LA MALÉDICTION DE SPAWN VOLUME 1
The Curse of Spawn #1-11 – États-Unis – 1996 / 1997
Genre : Fantastique, Horreur, Action
Dessinateur : Dwayne Turner
Scénariste : Alan McElroy
Nombre de pages : 272 pages
Éditeur : Delcourt
Date de sortie : 23 août 2023
LE PITCH
L’univers de Spawn ne se limite pas à une succession d’arcs narratifs, mais est riche de nombreux personnages secondaires ou d’incarnations du suppôt de l’Enfer. Cette série – écrite par l’auteur du film Spawn, Allen McElroy, et dessinée principalement par Dwayne Turner – passe en revue divers personnages créés par Todd McFarlane.
Les écorchés
Delcourt exhume en intégrale (et c’est une exclusivité) la série dérivée The Curse of Spawn publiée en 1998 dans les Spawn Hors-Série de feu Semic. Une publication qui permettait à Alan McElroy (scénariste du film maudit) d’explorer plus avant l’univers de McFarlane, autant dans les arrière-cours poisseuses que dans le futur ou les dimensions célestes. Vaste et massif.

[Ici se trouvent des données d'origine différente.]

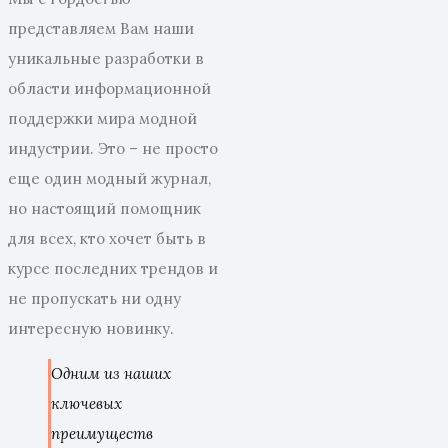
представляем Вам наши
уникальные разработки в
области информационной
поддержки мира модной
индустрии. Это – не просто
еще один модный журнал,
но настоящий помощник
для всех, кто хочет быть в
курсе последних трендов и
не пропускать ни одну
интересную новинку.
Одним из наших
ключевых
преимуществ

Alors donc que McFarlane se concentrait essentiellement sur la destinée de son Al Simmons, il offrit à son camarade Alan McElroy, scénariste cinéma et TV à qui ont doit Halloween 4, Rapid Fire ou Wrong Turn mais aussi la version live et la version animée de Spawn, l’opportunité de fouiller dans la mythologie et la galerie de personnages en expansion, pour y délivrer des récits originaux et pourquoi pas totalement inédits. Même si forcément l’auteur et son artiste Dwayne Turner (The Authority, Cage, Wolverine) restent bien ancrés dans les codes imposés par le créateur de la série (textes épais et sentencieux, planches sur-découpées et recouverts de détails graphiques…), ils démarrent d’entrée de jeu par un bond de quelques centaines d’années dans un futur ravagé par les forces infernales. L’intro de Terminator 2 en pire, où les démons et créatures les plus grotesques, croisements de chairs en putréfactions et d’extensions biomécaniques, dévorent et ravagent les dernières traces d’humanité. Dans ce décors ultra sombre et ultra glauque, apparait un nouveau Spawn qui a son tour va tenter de s’extraire de la malédiction et de sauver les êtres qui lui sont chers. La ligne droite est classique, mais ce sont les nombreux détails scabreux et déviants imaginés pour l’occasion qui fascinent entre les multiples bestioles qui hantent les lieux, les masses suppôts de l’enfer aux look impitoyables et bataille homérique et biblique dans une démesure sidérante que n’aurait pas renié Clive Barker pour ses Hellraiser.
Visions de l’enfer
Une certaine idée de la chair bafouée, rapiécée et transformée que l’on retrouve dans le second récit de l’album consacré à la naissance d’un nouvel ange vengeur : Suture. Une jeune femme martyrisée et violée qui va renaitre telle The Crow et poursuivre autant ses bourreaux que les nombreux serial killer (tous franchement tristement mémorables) qui enchainent massacre sur massacre et meurtre sur meurtre. Là encore une atmosphère particulièrement réussie, Seven en plus scabreux encore, puant toujours autant la charogne, le mal et le vice, que McElroy construit comme une difficile enquête du fameux duo Sam & Twitch, alors fraichement devenus détectives privés. Si ce récit se déroule en parallèle de la série principale Spawn et que le premier imaginait un futur apocalyptique possible plus lointain, les deux partagent une même vision sombre et terrible de l’humanité, sacrifiée, faible et perverse. Il est bien dommage d’ailleurs que ces personnages n’aient finalement jamais vraiment été intégrés à la série centrale. Angela cependant, protagoniste de la troisième partie, était déjà bien entendu une figure centrale de celui-ci, et même un feuilleton éditorial puisque l’enjeu d’une longue bataille légale entre McFarlane et Neil Gaiman. Un peu moins à son aise ici, le scénariste tente de délivrer à la fois les origines du personnages (contraction de plusieurs âmes de martyrs) et d’étendre sa dimension en lui creusant sa relation avec le mystérieux Surge. Pas forcément le segment le plus palpitant malgré l’apparition d’Al Simmons et une prestation toujours grandiloquente de Dwayne Turner.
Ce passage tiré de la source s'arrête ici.